Where the third party is Jewish, however, we do sometimes worry about lifnei de-lifnei. Taz, Yoreh De’ah 151;3 pointed out Jews are not to sell wheat that fell into water on Pesah to non-Jews, lest they sell it (now leavened) to Jews, making clear we do see ourselves as responsible for lifnei iver of a fellow Jew even two steps down the line.
That might be a rabbinic prohibition, as is—according to Shach there, paragraph nine—the impermissibility of extending an item of sin to a Jew who could otherwise get it him/herself. For a non-Jew or a Jew who has abandoned the religion, the rabbis did not obligate us to be as concerned for their spiritual welfare.
Where others will not listen to our pointing out their mistakes in observance, we tend to opt for silence, so as not to have them now be transgressing knowingly. What is explicit in the Torah, however, we say anyway, because Jews are expected to know the Torah itself. Havvot Yair 164 argued that the logic should mean we would not speak up if someone was about to hunt on Shabbat, since the specific category of tzeidah, hunting or trapping, is not explicit in the Torah.
While understandable, Peri Megadim notes it would mean we would not point out almost any of the prohibited Shabbat activities, nor any of the kinds of wounds that make an animal terefah, since they are not specified, nor about any of the ideas taught by the Oral Law. Peri Megadim thinks “explicit” includes all interpretations of the Torah given with the Torah itself [such as that an etrog is the “fruit of the beautiful tree to shake on Sukkot, for an example I thought of], bringing us back, for those keeping count, to the thorny thicket of the types of inferences halachah allows, with the varying levels of law produced. Peri Megadim is saying that laws known by oral tradition are not only full Torah law, they count as explicit in the Torah.

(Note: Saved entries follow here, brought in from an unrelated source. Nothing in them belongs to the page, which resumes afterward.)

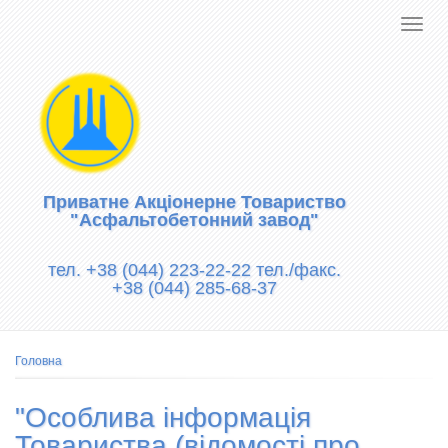
Приватне Акціонерне Товариство
"Асфальтобетонний завод"
тел. +38 (044) 223-22-22 тел./факс.
+38 (044) 285-68-37
Рядок
Головна
навіґації
"Особлива інформація
Товариства (відомості про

Last for this time, he talks about how far to go with the principle of ein onshin min ha-din, courts do not administer punishments for sins inferred through a kal va-homer, a logical argument from the less extreme to the more, as well as the idea courts cannot punish based on a halachah le-Moshe mi-Sinai, unless we can see it as really included in some piece of Torah (his example is carrying in public, where an oral tradition from Sinai tells us to include this act among prohibited Shabbat activities, inserting it into that existing framework).